Lamentablemente, esta situación se repite una y otra vez. Solo 24 horas, cinco personas murieron por desnutrición, entre ellas un bebé. No porque no existan alimentos, sino porque se impide que lleguen, porque se criminaliza la ayuda humanitaria, porque se invoca la seguridad nacional mientras un niño pierde la vida por no comer.

Y lo más grave es que lo estamos normalizando. Hemos aprendido a ver imágenes de cuerpos raquíticos sin inmutarnos, nos hemos resignado a que mueran en silencio, sin indignación externa, sin mayores titulares. Pero el hambre también mata, mata con la misma violencia, solo que más despacio, y de forma mas cruel.

Se están vulnerando derechos fundamentales. Comer es un derecho, y que un niño pueda alimentarse no debería depender del resultado de una negociación política. No podemos seguir llamando “daño colateral” a la inanición deliberada de miles de personas.

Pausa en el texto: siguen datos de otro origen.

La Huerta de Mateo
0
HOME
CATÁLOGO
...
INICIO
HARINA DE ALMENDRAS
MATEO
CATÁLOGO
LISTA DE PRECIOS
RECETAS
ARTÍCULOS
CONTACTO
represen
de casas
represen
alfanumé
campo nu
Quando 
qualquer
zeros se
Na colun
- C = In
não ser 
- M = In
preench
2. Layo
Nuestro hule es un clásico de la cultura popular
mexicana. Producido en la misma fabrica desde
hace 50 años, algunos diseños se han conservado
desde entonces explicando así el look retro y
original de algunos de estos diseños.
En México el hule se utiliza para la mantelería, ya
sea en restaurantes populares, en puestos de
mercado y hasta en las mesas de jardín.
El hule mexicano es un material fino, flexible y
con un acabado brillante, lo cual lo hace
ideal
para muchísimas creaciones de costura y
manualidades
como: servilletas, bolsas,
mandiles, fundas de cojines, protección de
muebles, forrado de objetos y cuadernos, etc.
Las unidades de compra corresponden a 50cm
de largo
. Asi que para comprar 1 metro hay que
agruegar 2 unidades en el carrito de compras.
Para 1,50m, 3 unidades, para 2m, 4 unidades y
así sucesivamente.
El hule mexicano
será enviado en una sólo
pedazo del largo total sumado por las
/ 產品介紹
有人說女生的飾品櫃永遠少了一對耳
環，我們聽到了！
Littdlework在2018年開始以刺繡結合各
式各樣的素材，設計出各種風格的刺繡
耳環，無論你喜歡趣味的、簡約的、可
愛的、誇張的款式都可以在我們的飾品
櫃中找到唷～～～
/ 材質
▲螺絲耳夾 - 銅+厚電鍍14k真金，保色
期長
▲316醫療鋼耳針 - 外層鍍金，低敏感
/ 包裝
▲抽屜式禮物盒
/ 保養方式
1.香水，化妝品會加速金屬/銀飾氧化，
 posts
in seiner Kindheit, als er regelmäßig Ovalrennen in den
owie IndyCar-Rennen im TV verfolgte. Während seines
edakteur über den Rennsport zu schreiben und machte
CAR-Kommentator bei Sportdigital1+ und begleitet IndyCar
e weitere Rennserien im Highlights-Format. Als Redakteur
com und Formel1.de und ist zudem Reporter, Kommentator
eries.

No podemos seguir diciendo “es complejo” cuando lo que hay es un cerco que impide que la comida entre.

Decir las cosas por su nombre importa. La comunidad internacional lo sabe, y aun así, sigue fallando en detenerlo. Gaza no necesita más lamentos: necesita acción, corredores humanitarios reales, suministros urgentes, decisiones políticas que prioricen la vida. Porque cuando un niño muere por hambre, no solo se muere él. También se va muriendo la humanidad.